Sunday, May 01, 2016

Movie review - "Hungry Hill" (1947) **

Daphne du Maurier's novel was a best seller, a saga of Irish families in the 1840s and onwards. I'm surprised MGM didn't buy the film rights for Greer Garson, but Britain's Two Cities nabbed it instead. It starts out promisingly, with location filming in Ireland, and instant conflict - Cecil Parker wants to mine on a land, another family don't like that, his two sons (Michael Denison and Dennis Price) are different and both love trashy Margaret Lockwood.

But then Denison dies and we're left with the less charismatic Dennis Price and the movie goes downhill. It focuses on Price whose character is never quite clear - he's jealous of his dead brother, doesn't want to be in mining, but nothing seems to drive him - then Price's character dies and the focus switches to his son, Dermot Walsh.

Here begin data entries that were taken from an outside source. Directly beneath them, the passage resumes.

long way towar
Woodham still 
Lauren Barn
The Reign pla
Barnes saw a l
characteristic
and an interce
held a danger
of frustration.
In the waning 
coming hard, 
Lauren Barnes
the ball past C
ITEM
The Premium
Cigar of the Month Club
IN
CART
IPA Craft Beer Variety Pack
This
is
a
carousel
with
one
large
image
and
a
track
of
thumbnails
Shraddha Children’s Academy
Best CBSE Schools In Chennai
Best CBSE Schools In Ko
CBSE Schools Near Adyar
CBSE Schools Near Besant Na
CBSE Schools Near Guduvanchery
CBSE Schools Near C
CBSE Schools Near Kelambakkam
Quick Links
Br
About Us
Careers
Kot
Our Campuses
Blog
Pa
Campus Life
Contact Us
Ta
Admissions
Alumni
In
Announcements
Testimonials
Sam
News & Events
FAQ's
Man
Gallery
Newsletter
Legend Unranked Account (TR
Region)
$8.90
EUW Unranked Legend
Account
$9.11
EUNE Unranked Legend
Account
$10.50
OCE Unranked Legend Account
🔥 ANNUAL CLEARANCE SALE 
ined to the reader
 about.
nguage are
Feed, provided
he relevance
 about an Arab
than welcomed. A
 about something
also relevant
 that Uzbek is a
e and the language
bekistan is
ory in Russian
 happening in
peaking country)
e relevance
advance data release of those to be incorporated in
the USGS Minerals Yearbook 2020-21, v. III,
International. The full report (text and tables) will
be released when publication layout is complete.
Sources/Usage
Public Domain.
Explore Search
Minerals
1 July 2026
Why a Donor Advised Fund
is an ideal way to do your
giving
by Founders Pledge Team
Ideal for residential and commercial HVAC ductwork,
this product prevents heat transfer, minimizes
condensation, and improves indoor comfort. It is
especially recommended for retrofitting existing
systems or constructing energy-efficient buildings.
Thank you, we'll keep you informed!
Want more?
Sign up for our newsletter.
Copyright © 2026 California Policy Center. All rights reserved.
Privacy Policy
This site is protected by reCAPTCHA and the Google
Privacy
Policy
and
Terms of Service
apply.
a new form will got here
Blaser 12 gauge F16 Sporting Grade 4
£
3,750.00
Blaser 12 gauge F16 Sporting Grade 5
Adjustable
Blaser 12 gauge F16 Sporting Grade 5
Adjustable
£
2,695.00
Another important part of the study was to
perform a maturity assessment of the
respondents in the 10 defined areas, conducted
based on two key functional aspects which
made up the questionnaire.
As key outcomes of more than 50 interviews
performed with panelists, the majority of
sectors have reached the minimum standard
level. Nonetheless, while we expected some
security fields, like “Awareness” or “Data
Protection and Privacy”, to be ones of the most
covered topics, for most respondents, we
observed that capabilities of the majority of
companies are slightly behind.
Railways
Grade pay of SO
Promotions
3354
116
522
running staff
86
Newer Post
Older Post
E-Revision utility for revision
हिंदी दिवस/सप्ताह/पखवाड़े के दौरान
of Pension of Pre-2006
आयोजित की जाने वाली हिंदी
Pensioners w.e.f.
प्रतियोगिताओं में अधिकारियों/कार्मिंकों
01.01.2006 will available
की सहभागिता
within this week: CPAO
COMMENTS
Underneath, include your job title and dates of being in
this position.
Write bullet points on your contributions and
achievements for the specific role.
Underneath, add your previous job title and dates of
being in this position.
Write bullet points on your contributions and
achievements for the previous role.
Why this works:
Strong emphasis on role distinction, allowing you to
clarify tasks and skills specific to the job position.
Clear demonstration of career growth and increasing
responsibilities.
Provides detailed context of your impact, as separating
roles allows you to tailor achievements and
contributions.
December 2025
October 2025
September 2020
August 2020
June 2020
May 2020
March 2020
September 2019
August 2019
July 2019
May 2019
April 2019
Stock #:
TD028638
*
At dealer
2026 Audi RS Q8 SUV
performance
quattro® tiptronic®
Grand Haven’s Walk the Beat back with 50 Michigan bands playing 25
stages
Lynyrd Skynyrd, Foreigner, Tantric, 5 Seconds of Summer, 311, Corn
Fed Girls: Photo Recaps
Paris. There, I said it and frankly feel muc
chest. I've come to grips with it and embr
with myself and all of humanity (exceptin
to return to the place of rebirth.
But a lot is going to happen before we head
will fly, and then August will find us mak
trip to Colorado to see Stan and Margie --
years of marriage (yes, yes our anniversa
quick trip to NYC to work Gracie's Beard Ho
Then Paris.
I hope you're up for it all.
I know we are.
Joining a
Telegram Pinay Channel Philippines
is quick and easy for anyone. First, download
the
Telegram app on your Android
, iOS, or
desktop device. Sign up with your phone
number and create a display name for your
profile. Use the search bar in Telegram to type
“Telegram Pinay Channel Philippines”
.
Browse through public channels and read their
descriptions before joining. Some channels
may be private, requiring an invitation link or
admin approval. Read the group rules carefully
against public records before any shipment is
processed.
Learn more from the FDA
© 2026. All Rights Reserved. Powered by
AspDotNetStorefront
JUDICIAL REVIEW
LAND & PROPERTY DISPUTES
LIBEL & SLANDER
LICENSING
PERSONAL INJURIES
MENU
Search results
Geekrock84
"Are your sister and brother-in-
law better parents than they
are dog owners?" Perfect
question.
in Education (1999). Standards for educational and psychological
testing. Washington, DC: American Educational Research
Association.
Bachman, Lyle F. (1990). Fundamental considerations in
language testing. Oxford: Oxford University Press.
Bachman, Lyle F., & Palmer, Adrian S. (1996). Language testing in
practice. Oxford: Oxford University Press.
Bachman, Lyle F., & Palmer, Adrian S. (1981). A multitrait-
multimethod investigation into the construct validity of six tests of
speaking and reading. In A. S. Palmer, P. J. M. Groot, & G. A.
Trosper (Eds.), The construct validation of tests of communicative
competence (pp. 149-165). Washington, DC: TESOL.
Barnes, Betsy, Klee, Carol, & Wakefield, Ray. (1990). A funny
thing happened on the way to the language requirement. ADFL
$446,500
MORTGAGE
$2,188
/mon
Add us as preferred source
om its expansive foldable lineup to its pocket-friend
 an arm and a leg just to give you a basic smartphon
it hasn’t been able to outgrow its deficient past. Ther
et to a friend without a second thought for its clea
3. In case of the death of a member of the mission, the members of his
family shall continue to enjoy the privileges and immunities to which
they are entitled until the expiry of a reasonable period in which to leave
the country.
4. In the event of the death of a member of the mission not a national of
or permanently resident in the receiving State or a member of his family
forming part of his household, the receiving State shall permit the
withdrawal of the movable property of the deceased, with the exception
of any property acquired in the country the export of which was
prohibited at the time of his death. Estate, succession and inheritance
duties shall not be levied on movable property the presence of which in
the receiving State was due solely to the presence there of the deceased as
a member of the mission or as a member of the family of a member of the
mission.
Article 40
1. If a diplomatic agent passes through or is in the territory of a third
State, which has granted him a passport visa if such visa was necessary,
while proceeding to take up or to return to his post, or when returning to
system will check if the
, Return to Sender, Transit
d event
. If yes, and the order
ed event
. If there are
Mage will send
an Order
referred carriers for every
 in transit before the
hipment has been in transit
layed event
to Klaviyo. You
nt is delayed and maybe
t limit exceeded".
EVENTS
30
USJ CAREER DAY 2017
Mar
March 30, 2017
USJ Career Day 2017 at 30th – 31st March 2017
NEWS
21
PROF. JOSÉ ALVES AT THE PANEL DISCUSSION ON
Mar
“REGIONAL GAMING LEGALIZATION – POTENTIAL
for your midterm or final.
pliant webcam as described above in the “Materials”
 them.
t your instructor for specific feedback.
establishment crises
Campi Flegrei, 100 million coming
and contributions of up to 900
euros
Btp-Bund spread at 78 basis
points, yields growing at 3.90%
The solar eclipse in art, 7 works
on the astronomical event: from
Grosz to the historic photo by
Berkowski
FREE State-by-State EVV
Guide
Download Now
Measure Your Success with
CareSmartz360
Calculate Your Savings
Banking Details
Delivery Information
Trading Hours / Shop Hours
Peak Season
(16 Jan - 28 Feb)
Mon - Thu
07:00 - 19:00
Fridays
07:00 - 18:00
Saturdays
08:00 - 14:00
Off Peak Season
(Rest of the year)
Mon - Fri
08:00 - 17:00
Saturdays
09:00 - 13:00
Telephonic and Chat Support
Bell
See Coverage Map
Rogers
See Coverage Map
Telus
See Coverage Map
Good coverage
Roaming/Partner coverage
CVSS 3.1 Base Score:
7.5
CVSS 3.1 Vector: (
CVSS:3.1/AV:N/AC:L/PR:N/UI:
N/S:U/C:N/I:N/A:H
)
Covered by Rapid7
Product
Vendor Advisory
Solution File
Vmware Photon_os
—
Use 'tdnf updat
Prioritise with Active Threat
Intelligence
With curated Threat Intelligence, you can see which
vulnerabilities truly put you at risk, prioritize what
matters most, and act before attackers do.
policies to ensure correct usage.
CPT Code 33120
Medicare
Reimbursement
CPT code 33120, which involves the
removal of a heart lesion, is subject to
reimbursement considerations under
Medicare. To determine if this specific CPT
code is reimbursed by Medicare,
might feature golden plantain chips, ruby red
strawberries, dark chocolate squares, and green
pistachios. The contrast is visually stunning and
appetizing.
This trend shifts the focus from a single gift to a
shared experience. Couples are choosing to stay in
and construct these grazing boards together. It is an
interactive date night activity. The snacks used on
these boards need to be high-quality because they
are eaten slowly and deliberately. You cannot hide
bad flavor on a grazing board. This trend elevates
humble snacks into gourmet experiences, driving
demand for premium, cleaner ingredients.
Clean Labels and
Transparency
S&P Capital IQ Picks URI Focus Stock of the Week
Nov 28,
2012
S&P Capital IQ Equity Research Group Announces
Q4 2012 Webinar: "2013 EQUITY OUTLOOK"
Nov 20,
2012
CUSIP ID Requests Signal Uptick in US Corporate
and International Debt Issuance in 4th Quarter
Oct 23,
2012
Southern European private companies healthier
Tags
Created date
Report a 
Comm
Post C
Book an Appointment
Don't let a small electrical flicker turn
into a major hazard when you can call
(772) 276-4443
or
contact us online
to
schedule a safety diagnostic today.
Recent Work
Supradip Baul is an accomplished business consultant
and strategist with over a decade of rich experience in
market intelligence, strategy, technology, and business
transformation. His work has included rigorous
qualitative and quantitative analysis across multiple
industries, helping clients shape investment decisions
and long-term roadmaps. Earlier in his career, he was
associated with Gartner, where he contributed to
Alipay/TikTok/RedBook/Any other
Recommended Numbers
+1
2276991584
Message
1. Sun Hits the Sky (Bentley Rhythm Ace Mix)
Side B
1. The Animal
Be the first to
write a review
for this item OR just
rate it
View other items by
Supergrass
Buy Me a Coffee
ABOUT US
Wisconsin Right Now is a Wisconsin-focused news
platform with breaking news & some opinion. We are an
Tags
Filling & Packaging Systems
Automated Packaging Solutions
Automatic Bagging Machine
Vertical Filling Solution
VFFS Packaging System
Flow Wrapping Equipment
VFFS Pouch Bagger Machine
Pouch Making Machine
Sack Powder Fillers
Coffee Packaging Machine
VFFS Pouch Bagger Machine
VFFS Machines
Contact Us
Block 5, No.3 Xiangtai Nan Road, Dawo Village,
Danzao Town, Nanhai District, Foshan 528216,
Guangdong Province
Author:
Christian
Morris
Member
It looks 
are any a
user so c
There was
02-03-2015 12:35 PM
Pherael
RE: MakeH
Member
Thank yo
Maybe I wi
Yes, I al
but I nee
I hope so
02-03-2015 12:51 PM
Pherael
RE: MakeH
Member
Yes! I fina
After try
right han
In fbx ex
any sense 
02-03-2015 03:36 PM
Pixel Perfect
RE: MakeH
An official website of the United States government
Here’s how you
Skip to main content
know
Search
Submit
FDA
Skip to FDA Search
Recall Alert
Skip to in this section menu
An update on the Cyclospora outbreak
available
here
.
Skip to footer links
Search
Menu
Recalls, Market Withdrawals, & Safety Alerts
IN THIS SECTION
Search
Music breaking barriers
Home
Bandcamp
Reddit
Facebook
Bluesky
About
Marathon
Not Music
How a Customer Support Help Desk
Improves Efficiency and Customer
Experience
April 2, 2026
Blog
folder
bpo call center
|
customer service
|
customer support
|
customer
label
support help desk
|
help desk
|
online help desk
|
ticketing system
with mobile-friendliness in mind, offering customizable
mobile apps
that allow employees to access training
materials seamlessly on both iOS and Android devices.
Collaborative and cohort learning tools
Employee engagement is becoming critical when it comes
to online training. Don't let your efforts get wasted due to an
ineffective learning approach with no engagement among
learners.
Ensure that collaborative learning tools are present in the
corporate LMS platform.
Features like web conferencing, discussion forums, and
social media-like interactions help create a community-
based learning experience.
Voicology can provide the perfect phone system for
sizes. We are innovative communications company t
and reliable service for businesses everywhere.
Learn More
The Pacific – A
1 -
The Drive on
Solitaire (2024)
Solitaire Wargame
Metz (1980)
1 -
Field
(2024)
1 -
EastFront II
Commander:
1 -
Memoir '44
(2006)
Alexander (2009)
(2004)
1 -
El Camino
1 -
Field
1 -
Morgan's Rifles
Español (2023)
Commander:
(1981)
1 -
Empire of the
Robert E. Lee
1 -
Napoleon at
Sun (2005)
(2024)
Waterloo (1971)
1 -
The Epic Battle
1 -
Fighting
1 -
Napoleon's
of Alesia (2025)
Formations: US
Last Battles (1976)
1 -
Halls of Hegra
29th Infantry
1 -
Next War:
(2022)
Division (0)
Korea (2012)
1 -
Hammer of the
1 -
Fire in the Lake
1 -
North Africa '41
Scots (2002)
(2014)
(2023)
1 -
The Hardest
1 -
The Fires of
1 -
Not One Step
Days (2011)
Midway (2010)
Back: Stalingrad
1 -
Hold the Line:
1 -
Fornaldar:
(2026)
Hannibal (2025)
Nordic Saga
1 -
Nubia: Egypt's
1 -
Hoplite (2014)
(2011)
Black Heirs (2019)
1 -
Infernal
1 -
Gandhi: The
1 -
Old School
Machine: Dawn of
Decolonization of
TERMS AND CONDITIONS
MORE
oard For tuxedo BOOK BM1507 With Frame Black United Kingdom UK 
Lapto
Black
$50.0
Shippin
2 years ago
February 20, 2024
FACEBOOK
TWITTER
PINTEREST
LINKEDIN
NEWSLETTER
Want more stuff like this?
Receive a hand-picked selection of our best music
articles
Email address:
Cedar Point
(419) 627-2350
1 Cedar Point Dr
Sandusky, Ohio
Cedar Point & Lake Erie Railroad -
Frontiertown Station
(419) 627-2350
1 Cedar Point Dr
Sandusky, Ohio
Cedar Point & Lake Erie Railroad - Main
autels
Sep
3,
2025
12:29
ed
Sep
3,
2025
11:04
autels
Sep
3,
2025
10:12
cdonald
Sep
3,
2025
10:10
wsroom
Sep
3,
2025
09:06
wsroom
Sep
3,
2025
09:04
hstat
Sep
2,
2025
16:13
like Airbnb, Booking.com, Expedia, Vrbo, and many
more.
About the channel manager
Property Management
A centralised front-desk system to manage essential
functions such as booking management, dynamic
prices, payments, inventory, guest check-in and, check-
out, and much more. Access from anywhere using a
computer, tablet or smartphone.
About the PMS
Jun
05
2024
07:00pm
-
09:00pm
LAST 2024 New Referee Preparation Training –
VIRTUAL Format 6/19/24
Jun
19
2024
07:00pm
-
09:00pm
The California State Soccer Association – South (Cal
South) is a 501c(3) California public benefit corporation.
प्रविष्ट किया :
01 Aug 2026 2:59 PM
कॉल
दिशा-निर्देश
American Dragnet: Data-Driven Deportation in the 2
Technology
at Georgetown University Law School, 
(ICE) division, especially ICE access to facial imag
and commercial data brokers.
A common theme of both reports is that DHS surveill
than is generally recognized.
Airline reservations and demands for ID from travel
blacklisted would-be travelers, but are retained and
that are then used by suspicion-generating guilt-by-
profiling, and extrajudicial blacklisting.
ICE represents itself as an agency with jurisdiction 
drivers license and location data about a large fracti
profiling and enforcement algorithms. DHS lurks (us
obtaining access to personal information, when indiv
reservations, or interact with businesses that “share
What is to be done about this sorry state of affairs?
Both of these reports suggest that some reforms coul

He's a negative character too, spending a lot of time drinking and whingeing and being a wastrel and mean to his mum.

It's not easy adapting epic novels for the movies because they risk going all over the place, which is what happens here - Gone with the Wind worked because it focused on Scarlett and Rhett. This has no center. It begins with Parker, then we shift to Price, then we shift to Walsh.

There's a possible center, Margaret Lockwood's character, the woman in love with one brother who dies, then marries the other one despite not really loving him, then who comes to love him as she dies, then spoils their son and is rejected by him, then sees him die and wonders about revenge. It's a mystery why, at a time when Lockwood was the biggest female star in British movies, they didn't make it into a proper vehicle for her and made her drive the action. But they don't. I can't even get a fix on her character - she starts of as a flirty vixen type then becomes a drab housewife, then a suffering mother.

There are other problems here too: for instance, a key factor in these character's lives is a feud between two families. But we only focus on one family really, the rich one and never see much of the others, the Donovans. They throw in Donovans periodically - one to lead a mine strike, a sister to sleep with Walsh, the brother of the sister - but never spend any time on one. Why not some matriarch to clash with Lockwood?

Let's take a walk on the sunny side. It's impressive looking, with good sets and some location work. The cast is strong; the leads could admittedly have been more charismatic (Walsh, Price never could match Stewart Granger and James Mason) but everyone can act. It begins in a lively way, Lockwood's character is initially compelling, and there are some memorable sequences, such as a mine flood, a mine riot and a dancing sequence where the music speeds up and everyone spills outside (which actually has nothing to do with the main story).

But on the whole the filmmakers show far less udnderstanding of what makes an entertaining, successful melodrama than the gang over at Gainsborough.